Le district des Sables, obligé de recevoir les prisonniers qui lui arrivaient de toutes parts, n'entendait pas se charger des dépenses nécessitées par leur subsistance. Il avait fait un règlement aux termes du quel les riches devaient répondre pour leurs codétenus réputés indigents. Catherine-Modeste Fruchard et les six religieuses bénédictines, à qui l'on avait tout enlevé, auraient dû régulièrement figurer dans la catégorie des détenus pauvres ; mais le comité de surveillance nous apprend, dans sa séance du 24 décembre 1793, qu'elles étaient condamnées à payer leurs dépenses personnelles. On devine, par suite, à quelles dures privations furent souvent réduites ces vertueuses épouses de Jésus-Christ.

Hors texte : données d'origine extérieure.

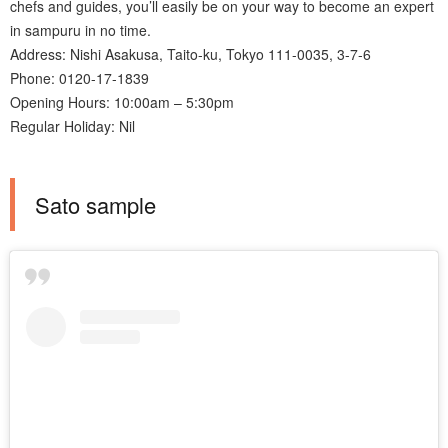
chefs and guides, you’ll easily be on your way to become an expert
in sampuru in no time.
Address: Nishi Asakusa, Taito-ku, Tokyo 111-0035, 3-7-6
Phone: 0120-17-1839
Opening Hours: 10:00am – 5:30pm
Regular Holiday: Nil
Sato sample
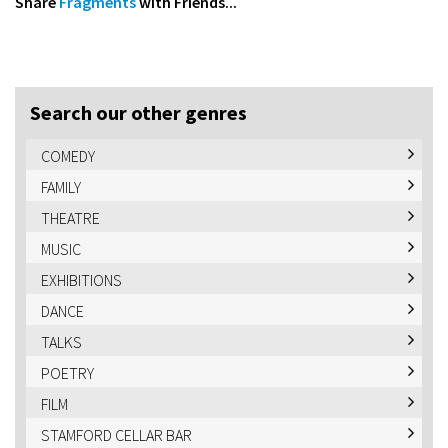
Share
Fragments
with Friends...
Search our other genres
COMEDY
FAMILY
THEATRE
MUSIC
EXHIBITIONS
DANCE
TALKS
POETRY
FILM
STAMFORD CELLAR BAR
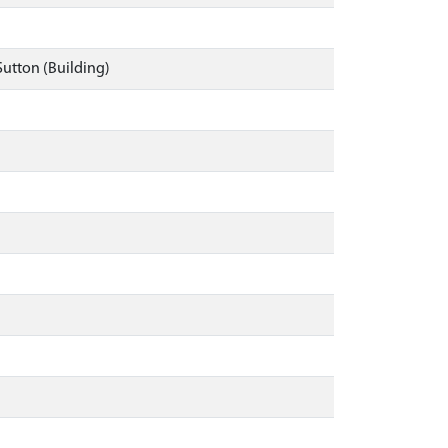
Sutton (Building)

Dans les prisons des Sables, organisées à la hâte, bien des choses manquaient, et l'hygiène y faisait entièrement défaut. Dans deux de ses délibérations, du 28 germinal et 9 floréal, an II (17 et 28 avril 1794), le comité de surveillance et révolutionnaire de la ville cite une déclaration des officiers de santé, disant que "les prisons étaient infectées d'air putride et mortifère". A cette occasion, il se crut obligé de les faire évacuer, en partie du moins, et dans ce but, il dressa deux listes de détenus à transporter à l'île de la Montagne (Noirmoutier). On voit dans quel milieu contaminé vivait l'infortunée Ursuline.

Telle était sa situation lorsque, le 10 floréal, an II (29 avril 1794), elle fut comprise dans l'envoi des prisonniers, projeté la veille par le comité de surveillance. Ce départ eut lieu à la date indiquée et, le jour même, le comité s'empressa d'en faire part au représentant du peuple, à Nantes. Il lui en donnait les raisons suivantes : L'encombrement des maisons d'arrêt, l'épidémie dont était menacée la population et la suppression de la commission militaire. L'indication de ce dernier motif nous révèle les "bonnes" intentions du comité qui, n'ayant plus personne sous la main pour juger les religieuses détenues, les faisait conduire à Noirmoutier où là, du moins, siégeait une commission avec pleins pouvoirs.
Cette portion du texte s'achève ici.